Amazon.com Review
The kids aren't alright, says Kay S. Hymowitz: Americans are doing a lousy job of raising their children. The next generation isn't being socialized properly, she elaborates, and the result is a country full of sexually active youngsters and exploding juvenile crime rates. "Until the middle of the twentieth century, it was considered an obvious fact that children are prone to cruelty, aggression, and boundless egotism and that a major purpose of their upbringing is to restrain and redirect those impulses," writes Hymowitz, a mother of three. Today, however, so-called experts have advanced "the idea that children are autonomous, independent individuals discovering their own reality." Perhaps this is natural in a country that values individualism, she says, but that doesn't mean adults--parents, teachers, and neighbors--should abandon their traditional roles as authority figures and moral guides. "The truth is, children are ignorant," says Hymowitz; they need adults to help them grow up.
Ready or Not emphasizes the problem at the expense of suggesting solutions, but perhaps this is appropriate.

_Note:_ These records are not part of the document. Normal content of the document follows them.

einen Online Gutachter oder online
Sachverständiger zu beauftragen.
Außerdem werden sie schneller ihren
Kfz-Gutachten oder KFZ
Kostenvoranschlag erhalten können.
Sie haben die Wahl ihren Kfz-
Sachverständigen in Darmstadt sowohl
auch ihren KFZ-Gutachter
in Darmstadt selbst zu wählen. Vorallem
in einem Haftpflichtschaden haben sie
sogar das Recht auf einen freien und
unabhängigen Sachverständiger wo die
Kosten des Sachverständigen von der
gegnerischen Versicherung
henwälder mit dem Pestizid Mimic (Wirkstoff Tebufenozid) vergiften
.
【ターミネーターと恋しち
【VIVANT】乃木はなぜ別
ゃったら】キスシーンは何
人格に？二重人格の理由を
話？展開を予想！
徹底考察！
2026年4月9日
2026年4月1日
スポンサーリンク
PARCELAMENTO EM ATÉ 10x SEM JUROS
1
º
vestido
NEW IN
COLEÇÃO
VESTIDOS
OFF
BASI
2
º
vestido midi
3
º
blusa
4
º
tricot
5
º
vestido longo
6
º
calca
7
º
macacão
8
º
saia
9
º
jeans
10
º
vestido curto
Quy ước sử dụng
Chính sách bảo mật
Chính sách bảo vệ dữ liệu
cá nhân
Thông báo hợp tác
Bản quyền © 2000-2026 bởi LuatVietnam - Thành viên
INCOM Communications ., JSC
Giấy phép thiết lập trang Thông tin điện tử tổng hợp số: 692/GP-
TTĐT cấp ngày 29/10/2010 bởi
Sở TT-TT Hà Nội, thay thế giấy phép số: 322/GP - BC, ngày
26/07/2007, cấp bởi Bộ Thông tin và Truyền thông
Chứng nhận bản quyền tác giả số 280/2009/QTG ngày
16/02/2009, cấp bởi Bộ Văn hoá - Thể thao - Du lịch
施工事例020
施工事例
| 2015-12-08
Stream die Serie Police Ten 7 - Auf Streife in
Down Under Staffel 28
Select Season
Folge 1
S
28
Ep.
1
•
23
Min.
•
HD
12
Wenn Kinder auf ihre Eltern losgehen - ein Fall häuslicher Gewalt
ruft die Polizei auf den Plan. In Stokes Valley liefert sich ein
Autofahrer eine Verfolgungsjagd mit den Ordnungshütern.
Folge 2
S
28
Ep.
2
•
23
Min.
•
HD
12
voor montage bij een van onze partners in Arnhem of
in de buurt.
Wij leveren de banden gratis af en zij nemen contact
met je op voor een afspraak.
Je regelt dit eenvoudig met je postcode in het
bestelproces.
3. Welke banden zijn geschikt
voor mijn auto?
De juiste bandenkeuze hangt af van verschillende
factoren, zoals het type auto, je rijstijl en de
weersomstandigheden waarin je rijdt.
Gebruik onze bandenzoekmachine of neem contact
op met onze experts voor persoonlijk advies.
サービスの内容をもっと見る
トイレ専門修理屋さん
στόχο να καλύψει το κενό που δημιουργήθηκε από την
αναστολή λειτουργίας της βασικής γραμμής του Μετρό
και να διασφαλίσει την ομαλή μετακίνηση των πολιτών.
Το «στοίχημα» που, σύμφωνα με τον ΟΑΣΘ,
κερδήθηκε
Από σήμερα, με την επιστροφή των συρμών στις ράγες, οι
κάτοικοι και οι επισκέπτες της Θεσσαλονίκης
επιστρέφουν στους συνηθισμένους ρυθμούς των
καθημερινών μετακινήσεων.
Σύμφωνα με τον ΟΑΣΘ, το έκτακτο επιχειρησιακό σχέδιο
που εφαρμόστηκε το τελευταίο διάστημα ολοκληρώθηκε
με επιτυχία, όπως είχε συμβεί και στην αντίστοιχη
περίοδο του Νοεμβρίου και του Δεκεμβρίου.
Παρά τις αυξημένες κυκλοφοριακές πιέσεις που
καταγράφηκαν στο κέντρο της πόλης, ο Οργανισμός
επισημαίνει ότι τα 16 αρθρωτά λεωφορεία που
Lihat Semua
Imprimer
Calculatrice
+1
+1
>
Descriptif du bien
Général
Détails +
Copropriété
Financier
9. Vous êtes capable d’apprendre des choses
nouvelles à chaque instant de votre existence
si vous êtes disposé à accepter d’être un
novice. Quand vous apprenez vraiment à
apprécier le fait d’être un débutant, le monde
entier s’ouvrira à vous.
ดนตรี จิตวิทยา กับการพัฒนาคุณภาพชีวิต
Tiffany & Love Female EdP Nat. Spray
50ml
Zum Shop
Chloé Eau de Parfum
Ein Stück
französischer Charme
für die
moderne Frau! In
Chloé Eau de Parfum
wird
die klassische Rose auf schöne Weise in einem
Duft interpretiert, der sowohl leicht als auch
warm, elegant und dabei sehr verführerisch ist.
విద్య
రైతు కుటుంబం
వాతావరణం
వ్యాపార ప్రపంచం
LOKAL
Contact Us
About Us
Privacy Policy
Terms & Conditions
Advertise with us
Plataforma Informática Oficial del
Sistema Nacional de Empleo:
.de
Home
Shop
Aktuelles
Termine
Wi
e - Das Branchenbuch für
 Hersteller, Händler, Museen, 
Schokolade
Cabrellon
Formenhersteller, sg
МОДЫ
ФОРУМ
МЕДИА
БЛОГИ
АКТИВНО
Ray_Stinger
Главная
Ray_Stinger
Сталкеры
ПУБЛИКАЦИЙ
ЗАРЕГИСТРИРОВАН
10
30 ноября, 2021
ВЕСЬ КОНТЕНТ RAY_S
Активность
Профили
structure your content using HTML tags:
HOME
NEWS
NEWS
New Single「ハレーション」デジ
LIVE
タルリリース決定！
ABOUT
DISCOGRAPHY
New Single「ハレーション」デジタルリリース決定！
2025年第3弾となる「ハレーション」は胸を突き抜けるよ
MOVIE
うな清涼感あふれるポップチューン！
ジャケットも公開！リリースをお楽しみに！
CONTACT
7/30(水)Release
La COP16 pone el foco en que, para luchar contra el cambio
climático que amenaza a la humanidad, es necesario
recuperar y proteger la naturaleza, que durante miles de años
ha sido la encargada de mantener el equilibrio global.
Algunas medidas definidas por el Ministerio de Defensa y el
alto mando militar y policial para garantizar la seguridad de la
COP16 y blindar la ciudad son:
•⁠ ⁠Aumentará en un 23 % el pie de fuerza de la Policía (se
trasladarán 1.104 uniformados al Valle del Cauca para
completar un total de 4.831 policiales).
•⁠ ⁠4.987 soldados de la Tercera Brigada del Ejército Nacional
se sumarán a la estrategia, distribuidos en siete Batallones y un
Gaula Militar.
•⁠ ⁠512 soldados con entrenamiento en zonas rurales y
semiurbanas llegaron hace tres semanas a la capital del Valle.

There is a real freshness in the author's argument that won't be found elsewhere, but after reading her book, many will wonder how we could have missed the truth for so long.
--John J. Miller
From Publishers Weekly
Asking how we can raise morally responsible children while nurturing their individuality, Hymowitz critiques the radical individualism that seems to have subsumed concern for the common good, the narrow vocationalism of much education, a vulgar and sensationalized media and the insidious ways in which such natural childhood activities as play and exploration have been channeled toward enhanced cognition and academic achievement. The author, a Senior Fellow at the Manhattan Institute, advocates somewhat nostalgically for a return to the republican childhood of the 19th centuryA"a profound moral achievement"Athat she believes effectively socialized the young into life as active democratic citizens. In a clear and accessible style, Hymowitz draws on the work of educational and psychological theorists, as well as popular culture, to develop her arguments. Unfortunately, the book suffers from a number of conceptual weaknesses, including the notion of "anticulturalism" (the belief that today's youth are being raised outside the influence of culture) and that we can overcome anomie and nihilism by constructing and transmitting a "common culture" (whose culture this would be remains largely unaddressed). Those readers who believe that contemporary social problems can be solved with a renewed emphasis on old-fashioned family values, back-to-basics schooling and rejuvenated adult authority will find much in this book resonant. Those who question the viability of returning to a romanticized past will find the complex issues addressed here oversimplified and framed in rather tired ideological terms. (Oct.)